Tuesday, January 8, 2008

Once Upon A Town The Miracle of North Platte Canteen-- Bob Greene-- Review

This is an image published by the United States Office of War Information, it is a government document in the public domain.

Once Upon A Town The Miracle of North Platte Canteen by Bob Greene, (William Morrow, c2002), is a story about patriotism on the homefront in the United States during World War II. It evokes a historical past where duty, honor, and country are embodied in a wholesome sense of self-sacrifice.

The image of North Platte is one of Rockwellian small town America, with wholesome people small shops, an all American railroad, and a patriotic population. The story centers on the creation of a free railroad canteen for soldiers passing through central Nebraska on their way to the war front.

The wives and daughters of the town met the soldiers at the station and gave out free farm fresh food, candy, papers, and provided pen pals for lonely soldiers departing to the front. They provided a brief moment of hospitality which many soldiers remembered for the rest of their lives.

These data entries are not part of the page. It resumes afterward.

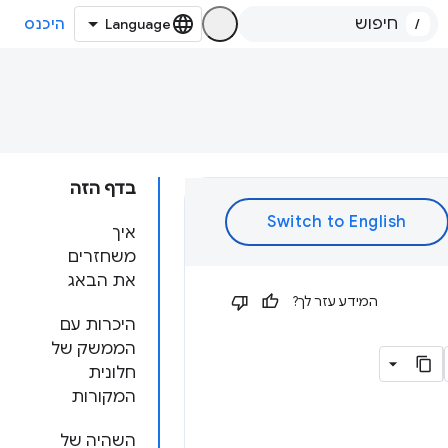
/
היכנס
בדף הזה
איך
משחזרים
את הבאג
המידע עזר לך?
היכרות עם
הממשק של
חלונית
המקורות
השהיה של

Bob Greene compiles letters, newspaper clippings, and personal accounts of the soldiers passing through as well as the women who volunteered at the canteen. The letters are mostly personal thank you letters to the volunteers. This book tells a lot about what it means to be grateful. Some of the soldiers fall in love and marry women from the town.

It is also a story of change. The railroads no longer carry passenger trains through North Platte. North Platte is the largest switching yard for commercial train traffic in the United States with some 12.000 trains per day passing through it. There is no longer a downtown, only a large big box Walmart, where the canteen stood, there is a flag and a plaque and a yard full of vagrants.

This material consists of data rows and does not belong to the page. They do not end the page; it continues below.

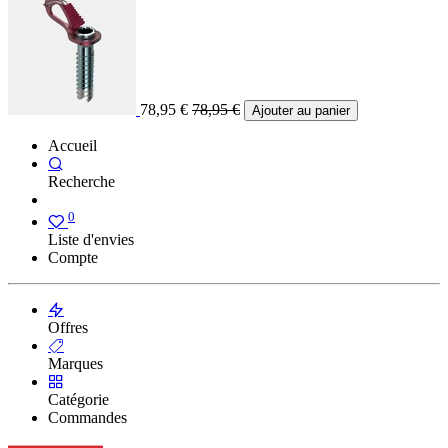
78,95
€
78,95
€
Ajouter au panier
Accueil
Recherche
0
Liste d'envies
Compte
Offres
Marques
Catégorie
Commandes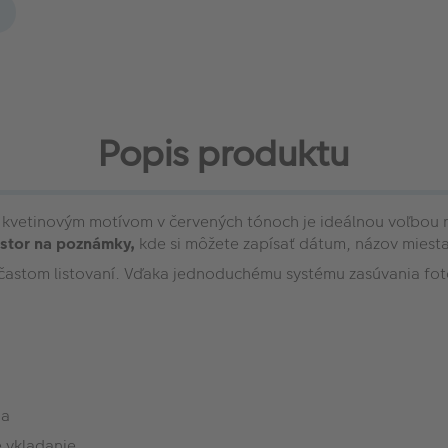
Popis produktu
vetinovým motívom v červených tónoch je ideálnou voľbou 
stor na poznámky,
kde si môžete zapísať dátum, názov miesta
i častom listovaní. Vďaka jednoduchému systému zasúvania fot
ia
 vkladanie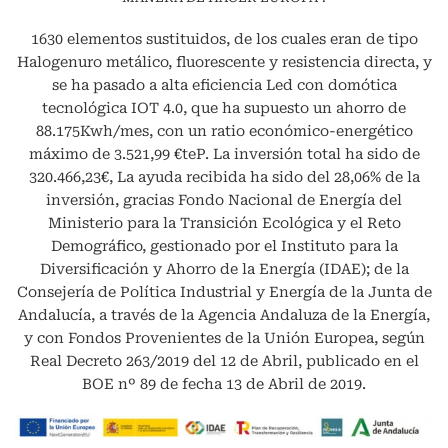
1630 elementos sustituidos, de los cuales eran de tipo
Halogenuro metálico, fluorescente y resistencia directa, y
se ha pasado a alta eficiencia Led con domótica
tecnológica IOT 4.0, que ha supuesto un ahorro de
88.175Kwh/mes, con un ratio económico-energético
máximo de 3.521,99 €teP. La inversión total ha sido de
320.466,23€, La ayuda recibida ha sido del 28,06% de la
inversión, gracias Fondo Nacional de Energía del
Ministerio para la Transición Ecológica y el Reto
Demográfico, gestionado por el Instituto para la
Diversificación y Ahorro de la Energía (IDAE); de la
Consejería de Política Industrial y Energía de la Junta de
Andalucía, a través de la Agencia Andaluza de la Energía,
y con Fondos Provenientes de la Unión Europea, según
Real Decreto 263/2019 del 12 de Abril, publicado en el
BOE nº 89 de fecha 13 de Abril de 2019.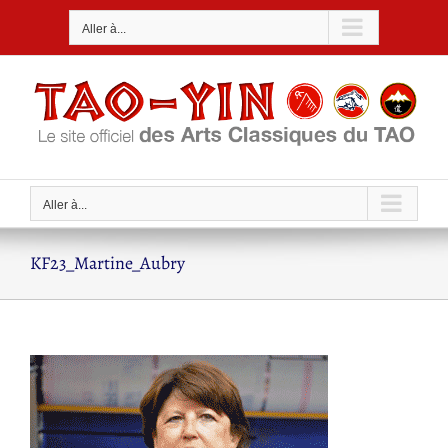
Passer
Aller à...
au
contenu
Aller à...
KF23_Martine_Aubry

The people in the story are part of a "vanishing America". Most of the people interviewed are in their seventies and eighties. It also pictures an America where people sacrificed for higher ideals. They gave what they had to for "our boys". There are no pictures in this book. Yet, the images while you are reading come to mind things like the flag, softball, the farmers daughter, pie, and the rolling green hills of Nebraska. It reminds us that there are patriotic values worth sacrificing for.

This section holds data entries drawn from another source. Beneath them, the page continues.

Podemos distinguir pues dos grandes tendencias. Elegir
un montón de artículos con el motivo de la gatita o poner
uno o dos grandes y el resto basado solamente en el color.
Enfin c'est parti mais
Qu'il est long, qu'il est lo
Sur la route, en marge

It is the once upon a time mythical America where things are true, stalwart, and free. This book would be a very good choice for people who like a clean heartwarming story.

The book itself is interesting, it is a five inch by eight inch hardcover. It is very easy to read.

1 comment:

Anonymous said...

This is a powerful story and well worth telling. It is a soul satisfying read. There is another book coming out called ANGELS AT THE STATION but Ohio author Scott D. Trostel that is even more powerful in telling the humanitarian story of several WW II canteens as well as the many vo0lunteers and their sacrifices in the name of strangers in uniform. Trostel as written four other books about WW II canteens. All are a must read!